# Butchering a Boar



## 1Travelingon (May 1, 2005)

Originally we bought this boar to breed but have decided not to. Doesn't the boar need to be castrated in order to prevent funky tasting meat?


----------



## Ed Norman (Jun 8, 2002)

We butchered two big ones with no taint. Someone said cut them as soon as you kill them. Don't know if that helped but it didn't hurt.

According to others on here, a strain will either have taint or not. You could be lucky.


----------



## johnghagen (Feb 3, 2004)

Over 18 months old he will be no good.Not worth the time to find out if by chance he may be good.


----------



## bruceki (Nov 16, 2009)

Some folks castrate and then slaughter 2-3 months after. A simple test for boar taint on a carcass is to cut off a bit of fat and fry it. Some people cannot smell boar taint, so you may not be able to tell even if the boar has it. If it does, you'll get an objectionable smell and taste from the frying fat. 

I've eaten my share of boars without problems if they're under 8 months of age, but maybe I've been lucky. Another route that you might want to explore if it's a nice animal with good conformation is whether someone is looking for a boar for their herd. You may be able to sell it intact and solve the problem that way. 
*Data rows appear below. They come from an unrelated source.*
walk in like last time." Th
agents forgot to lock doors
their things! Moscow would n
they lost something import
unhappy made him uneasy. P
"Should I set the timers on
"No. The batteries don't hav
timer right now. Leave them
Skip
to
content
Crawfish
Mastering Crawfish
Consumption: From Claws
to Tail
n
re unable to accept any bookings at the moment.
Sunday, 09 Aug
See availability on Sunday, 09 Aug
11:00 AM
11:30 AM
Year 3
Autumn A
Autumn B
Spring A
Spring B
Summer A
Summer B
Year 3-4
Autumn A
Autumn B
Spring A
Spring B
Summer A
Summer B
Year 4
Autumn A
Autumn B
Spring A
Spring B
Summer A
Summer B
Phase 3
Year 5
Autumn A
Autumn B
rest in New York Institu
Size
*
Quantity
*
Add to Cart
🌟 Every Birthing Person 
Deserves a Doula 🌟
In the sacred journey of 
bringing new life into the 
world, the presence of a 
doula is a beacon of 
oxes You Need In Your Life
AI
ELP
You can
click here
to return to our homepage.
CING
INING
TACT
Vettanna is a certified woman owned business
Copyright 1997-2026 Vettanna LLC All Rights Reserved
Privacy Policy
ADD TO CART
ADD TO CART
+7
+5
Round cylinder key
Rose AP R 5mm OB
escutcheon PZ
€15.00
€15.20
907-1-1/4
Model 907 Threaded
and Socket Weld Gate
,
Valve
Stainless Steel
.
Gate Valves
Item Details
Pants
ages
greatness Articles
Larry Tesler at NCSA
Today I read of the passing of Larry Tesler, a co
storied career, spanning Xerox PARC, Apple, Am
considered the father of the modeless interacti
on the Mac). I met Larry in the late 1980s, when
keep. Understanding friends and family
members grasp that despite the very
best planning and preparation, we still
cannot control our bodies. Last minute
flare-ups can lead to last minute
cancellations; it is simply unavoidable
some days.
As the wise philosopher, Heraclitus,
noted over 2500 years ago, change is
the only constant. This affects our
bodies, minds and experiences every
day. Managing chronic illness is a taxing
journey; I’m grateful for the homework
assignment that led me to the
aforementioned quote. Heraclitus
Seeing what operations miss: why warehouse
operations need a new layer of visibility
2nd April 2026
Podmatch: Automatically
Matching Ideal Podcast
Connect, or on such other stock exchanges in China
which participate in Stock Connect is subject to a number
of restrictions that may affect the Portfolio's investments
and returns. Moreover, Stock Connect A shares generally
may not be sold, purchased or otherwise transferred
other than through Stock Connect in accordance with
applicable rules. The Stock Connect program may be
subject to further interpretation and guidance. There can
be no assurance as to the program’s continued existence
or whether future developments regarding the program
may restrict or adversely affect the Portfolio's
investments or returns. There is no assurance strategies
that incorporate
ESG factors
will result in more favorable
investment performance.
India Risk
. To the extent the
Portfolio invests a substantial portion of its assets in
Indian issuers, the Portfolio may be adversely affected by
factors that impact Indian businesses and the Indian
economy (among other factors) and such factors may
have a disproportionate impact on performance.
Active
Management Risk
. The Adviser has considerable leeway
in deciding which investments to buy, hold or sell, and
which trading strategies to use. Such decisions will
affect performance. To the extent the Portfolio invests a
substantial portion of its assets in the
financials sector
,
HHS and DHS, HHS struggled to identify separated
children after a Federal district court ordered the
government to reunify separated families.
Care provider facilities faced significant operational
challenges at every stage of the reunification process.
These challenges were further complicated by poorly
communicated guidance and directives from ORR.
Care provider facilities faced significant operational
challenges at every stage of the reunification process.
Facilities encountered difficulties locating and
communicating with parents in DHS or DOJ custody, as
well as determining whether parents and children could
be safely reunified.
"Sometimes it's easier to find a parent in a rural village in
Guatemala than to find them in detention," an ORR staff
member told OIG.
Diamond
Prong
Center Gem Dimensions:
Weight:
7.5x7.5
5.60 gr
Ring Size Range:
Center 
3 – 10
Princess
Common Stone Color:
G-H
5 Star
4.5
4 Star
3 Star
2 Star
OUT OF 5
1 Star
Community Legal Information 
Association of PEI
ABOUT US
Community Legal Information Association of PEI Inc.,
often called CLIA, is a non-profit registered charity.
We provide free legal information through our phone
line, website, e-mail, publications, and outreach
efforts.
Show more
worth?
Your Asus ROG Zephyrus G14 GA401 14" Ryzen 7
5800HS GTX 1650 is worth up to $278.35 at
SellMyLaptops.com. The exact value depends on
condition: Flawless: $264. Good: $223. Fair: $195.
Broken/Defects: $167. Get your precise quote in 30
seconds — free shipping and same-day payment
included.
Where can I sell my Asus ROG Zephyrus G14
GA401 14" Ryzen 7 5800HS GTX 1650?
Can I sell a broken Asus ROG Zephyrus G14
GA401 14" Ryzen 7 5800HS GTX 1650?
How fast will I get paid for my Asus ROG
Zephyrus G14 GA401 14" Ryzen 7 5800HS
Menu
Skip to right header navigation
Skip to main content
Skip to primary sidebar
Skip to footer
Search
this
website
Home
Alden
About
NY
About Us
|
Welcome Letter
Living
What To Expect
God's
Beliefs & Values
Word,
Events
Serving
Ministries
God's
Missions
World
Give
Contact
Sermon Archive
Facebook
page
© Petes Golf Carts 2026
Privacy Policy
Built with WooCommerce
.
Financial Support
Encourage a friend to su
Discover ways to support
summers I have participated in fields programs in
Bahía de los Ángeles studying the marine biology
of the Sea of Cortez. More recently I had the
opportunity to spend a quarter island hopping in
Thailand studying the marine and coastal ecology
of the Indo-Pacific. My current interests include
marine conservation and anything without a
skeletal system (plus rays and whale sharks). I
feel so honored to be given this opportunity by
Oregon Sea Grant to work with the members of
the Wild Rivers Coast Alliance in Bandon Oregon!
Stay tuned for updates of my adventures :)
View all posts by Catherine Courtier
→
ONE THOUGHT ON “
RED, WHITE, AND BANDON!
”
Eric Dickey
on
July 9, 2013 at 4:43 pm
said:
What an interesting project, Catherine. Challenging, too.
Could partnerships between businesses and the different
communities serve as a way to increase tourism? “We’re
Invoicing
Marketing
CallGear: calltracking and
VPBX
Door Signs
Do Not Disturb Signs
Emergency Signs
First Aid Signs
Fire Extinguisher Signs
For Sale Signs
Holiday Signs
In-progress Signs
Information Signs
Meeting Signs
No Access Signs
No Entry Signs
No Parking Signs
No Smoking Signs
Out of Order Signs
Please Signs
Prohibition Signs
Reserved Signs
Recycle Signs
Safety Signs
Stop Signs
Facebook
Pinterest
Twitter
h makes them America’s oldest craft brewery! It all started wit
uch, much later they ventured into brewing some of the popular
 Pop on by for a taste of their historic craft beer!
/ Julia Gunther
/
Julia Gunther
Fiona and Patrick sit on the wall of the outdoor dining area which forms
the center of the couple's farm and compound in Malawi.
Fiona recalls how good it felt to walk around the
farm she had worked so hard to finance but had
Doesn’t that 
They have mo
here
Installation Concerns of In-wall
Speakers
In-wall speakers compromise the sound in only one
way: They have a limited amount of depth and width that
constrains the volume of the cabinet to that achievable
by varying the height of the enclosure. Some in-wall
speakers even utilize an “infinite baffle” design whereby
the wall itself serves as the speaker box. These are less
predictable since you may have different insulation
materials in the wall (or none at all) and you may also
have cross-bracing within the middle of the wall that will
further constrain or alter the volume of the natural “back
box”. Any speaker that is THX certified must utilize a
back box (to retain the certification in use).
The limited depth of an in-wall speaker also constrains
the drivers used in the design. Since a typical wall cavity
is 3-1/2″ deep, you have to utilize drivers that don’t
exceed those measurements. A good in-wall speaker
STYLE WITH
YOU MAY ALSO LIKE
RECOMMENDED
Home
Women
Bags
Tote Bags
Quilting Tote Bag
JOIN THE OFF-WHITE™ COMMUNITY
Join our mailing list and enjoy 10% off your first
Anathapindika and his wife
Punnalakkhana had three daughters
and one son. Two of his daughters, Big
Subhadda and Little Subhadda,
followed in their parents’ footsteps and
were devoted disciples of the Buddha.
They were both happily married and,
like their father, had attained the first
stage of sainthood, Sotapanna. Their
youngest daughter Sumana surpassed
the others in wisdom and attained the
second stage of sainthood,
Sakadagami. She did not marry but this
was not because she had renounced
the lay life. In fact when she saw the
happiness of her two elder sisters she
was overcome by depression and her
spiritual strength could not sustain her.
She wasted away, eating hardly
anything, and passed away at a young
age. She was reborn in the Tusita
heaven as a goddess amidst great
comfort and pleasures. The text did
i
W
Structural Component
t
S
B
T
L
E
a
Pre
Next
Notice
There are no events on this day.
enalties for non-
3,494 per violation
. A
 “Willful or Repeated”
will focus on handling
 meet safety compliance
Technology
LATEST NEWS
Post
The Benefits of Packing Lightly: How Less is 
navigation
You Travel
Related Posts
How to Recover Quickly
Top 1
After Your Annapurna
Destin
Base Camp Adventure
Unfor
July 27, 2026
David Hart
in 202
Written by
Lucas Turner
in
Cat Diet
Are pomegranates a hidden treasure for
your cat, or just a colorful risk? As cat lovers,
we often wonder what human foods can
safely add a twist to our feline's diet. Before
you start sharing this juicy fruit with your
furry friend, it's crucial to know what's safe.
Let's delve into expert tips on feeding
craigslist is a good resource for selling animals in most areas. Look to the right for your country/state-province/city

You can still make sausage out of boar-tainted meat. 

Bruce / ebeyfarm.blogspot.com


----------



## highlands (Jul 18, 2004)

We've butchered boars as old as 30 months without taint. So far we haven't butchered any boars older than that. Taint is primarily stored in the fat and takes about 2 weeks to come out after castration in the few boars that actually have taint. Removing the testes after killing won't affect it.

Since the taint is stored in the fat, use the lean of the boar with barrow or gilt/sow fat or even beef fat to make sausages IF taint is a problem.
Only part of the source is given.